Title :
Supporting fault tolerance in a data-intensive computing middleware
Author :
Bicer, Tekin ; Jiang, Wei ; Agrawal, Gagan
Author_Institution :
Dept. of Comput. Sci. & Eng., Ohio State Univ., Columbus, OH, USA
Abstract :
Over the last 2-3 years, the importance of data-intensive computing has increasingly been recognized, closely coupled with the emergence and popularity of map-reduce for developing this class of applications. Besides programmability and ease of parallelization, fault tolerance is clearly important for data-intensive applications, because of their long running nature, and because of the potential for using a large number of nodes for processing massive amounts of data.
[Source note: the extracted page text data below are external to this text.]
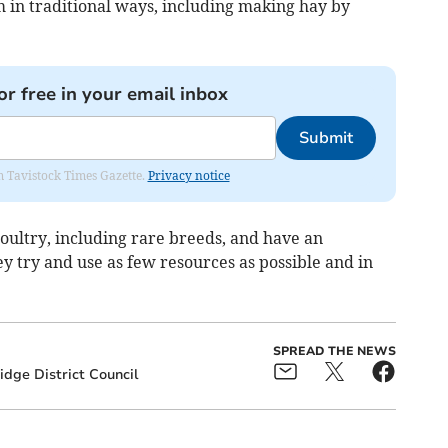
 in traditional ways, including making hay by
or free in your email inbox
Submit
om Tavistock Times Gazette.
Privacy notice
poultry, including rare breeds, and have an
y try and use as few resources as possible and in
SPREAD THE NEWS
idge District Council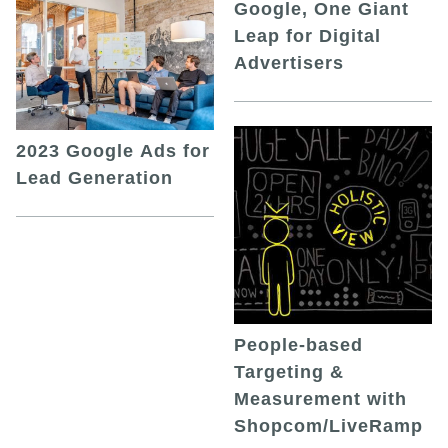
Google, One Giant
Leap for Digital
Advertisers
2023 Google Ads for
Lead Generation
People-based
Targeting &
Measurement with
Shopcom/LiveRamp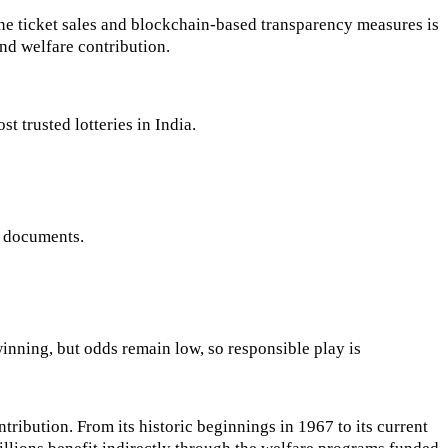
line ticket sales and blockchain-based transparency measures is
and welfare contribution.
t trusted lotteries in India.
d documents.
winning, but odds remain low, so responsible play is
tribution. From its historic beginnings in 1967 to its current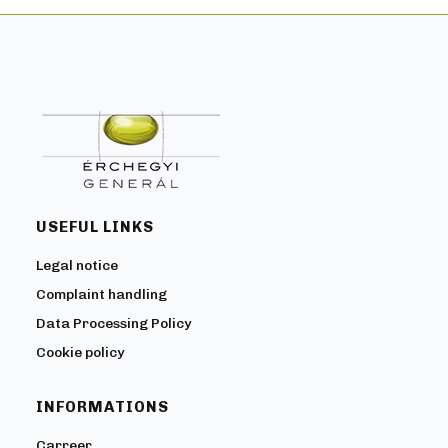
USEFUL LINKS
Legal notice
Complaint handling
Data Processing Policy
Cookie policy
INFORMATIONS
Carreer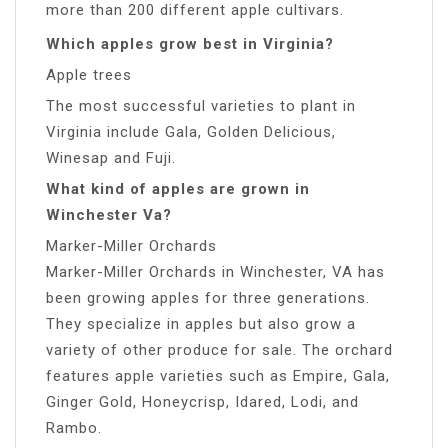
more than 200 different apple cultivars.
Which apples grow best in Virginia?
Apple trees
The most successful varieties to plant in
Virginia include Gala, Golden Delicious,
Winesap and Fuji.
What kind of apples are grown in
Winchester Va?
Marker-Miller Orchards
Marker-Miller Orchards in Winchester, VA has
been growing apples for three generations.
They specialize in apples but also grow a
variety of other produce for sale. The orchard
features apple varieties such as Empire, Gala,
Ginger Gold, Honeycrisp, Idared, Lodi, and
Rambo.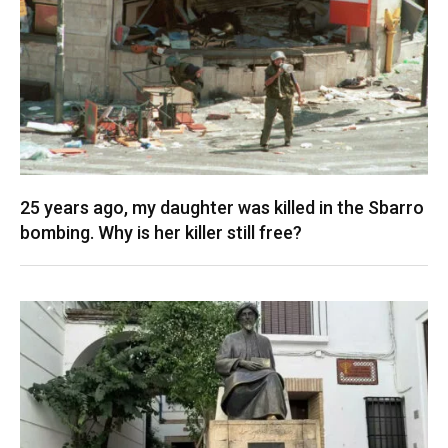
25 years ago, my daughter was killed in the Sbarro
bombing. Why is her killer still free?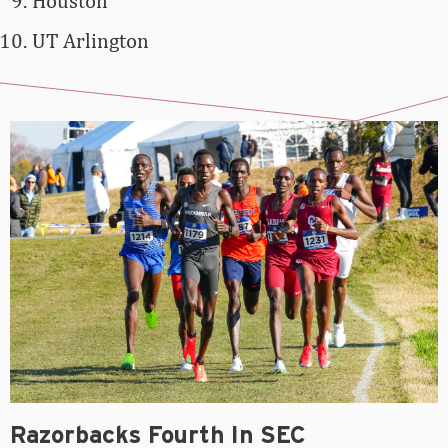
Houston
UT Arlington
Razorbacks Fourth In SEC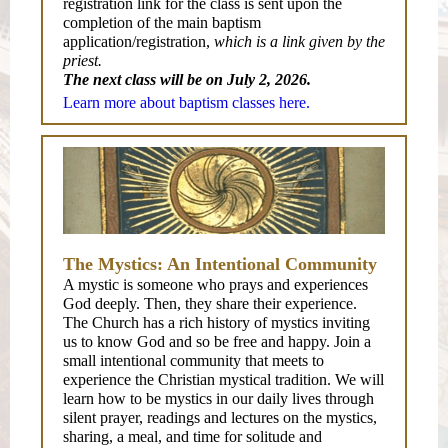
registration link for the class is sent upon the
completion of the main baptism
application/registration,
which is a link given by the
priest.
The next class will be on July 2, 2026.
Learn more about baptism classes here.
The Mystics: An Intentional Community
A mystic is someone who prays and experiences
God deeply. Then, they share their experience.
The Church has a rich history of mystics inviting
us to know God and so be free and happy. Join a
small intentional community that meets to
experience the Christian mystical tradition. We will
learn how to be mystics in our daily lives through
silent prayer, readings and lectures on the mystics,
sharing, a meal, and time for solitude and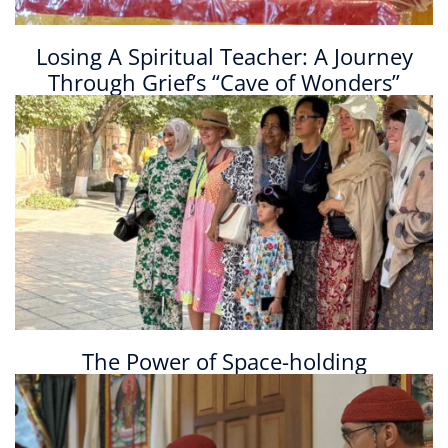
Losing A Spiritual Teacher: A Journey
Through Grief’s “Cave of Wonders”
The Power of Space-holding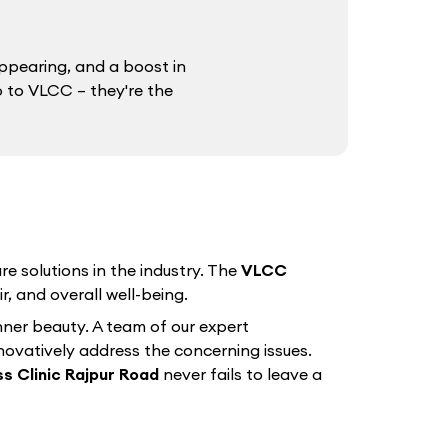
ppearing, and a boost in
o to VLCC – they're the
e solutions in the industry. The
VLCC
r, and overall well-being.
nner beauty. A team of our expert
nnovatively address the concerning issues.
s Clinic Rajpur Road
never fails to leave a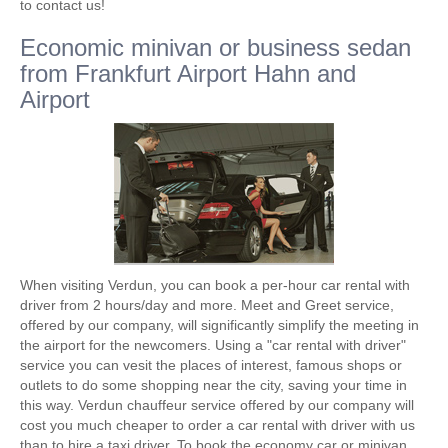
to contact us!
Economic minivan or business sedan
from Frankfurt Airport Hahn and
Airport
When visiting Verdun, you can book a per-hour car rental with
driver from 2 hours/day and more. Meet and Greet service,
offered by our company, will significantly simplify the meeting in
the airport for the newcomers. Using a "car rental with driver"
service you can vesit the places of interest, famous shops or
outlets to do some shopping near the city, saving your time in
this way. Verdun chauffeur service offered by our company will
cost you much cheaper to order a car rental with driver with us
than to hire a taxi driver. To book the economy car or minivan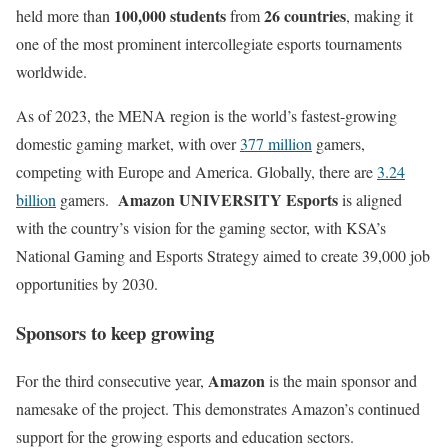
100,000 students
26 countries
held more than
from
, making it
one of the most prominent intercollegiate esports tournaments
worldwide.
As of 2023, the MENA region is the world’s fastest-growing
domestic gaming market, with over
377 million
gamers,
competing with Europe and America. Globally, there are
3.24
Amazon UNIVERSITY Esports
billion
gamers.
is aligned
with the country’s vision for the gaming sector, with KSA’s
National Gaming and Esports Strategy aimed to create 39,000 job
opportunities by 2030.
Sponsors to keep growing
Amazon
For the third consecutive year,
is the main sponsor and
namesake of the project. This demonstrates Amazon’s continued
support for the growing esports and education sectors.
Fault-tolerance has been an important attribute of map-reduce as well in its Hadoop implementation, where it is based on replication of data in the file system. Two important goals in supporting fault-tolerance are low overheads and efficient recovery. With these goals, this paper describes a different approach for enabling data-intensive computing with fault-tolerance. Our approach is based on an API for developing data-intensive computations that is a variation of map-reduce, and it involves an explicit programmer-declared reduction object. We show how more efficient fault-tolerance support can be developed using this API. Particularly, as the reduction object represents the state of the computation on a node, we can periodically cache the reduction object from every node at another location and use it to support failure-recovery. We have extensively evaluated our approach using two data-intensive applications. Our results show that the overheads of our scheme are extremely low, and our system outperforms Hadoop both in absence and presence of failures.
Keywords :
fault tolerant computing; middleware; system recovery; API; Hadoop implementation; data-intensive computations; data-intensive computing middleware; failure-recovery; fault tolerance; map-reduce; programmability; programmer-declared reduction object; Cloud computing; Computer science; Data analysis; Data engineering; Fault tolerance; File systems; High performance computing; Image analysis; Large-scale systems; Middleware; Cloud computing; Data-intensive computing; Fault tolerance; Map-Reduce;
Conference_Titel :
Parallel & Distributed Processing (IPDPS), 2010 IEEE International Symposium on
Conference_Location :
Atlanta, GA
Print_ISBN :
978-1-4244-6442-5
DOI :
10.1109/IPDPS.2010.5470462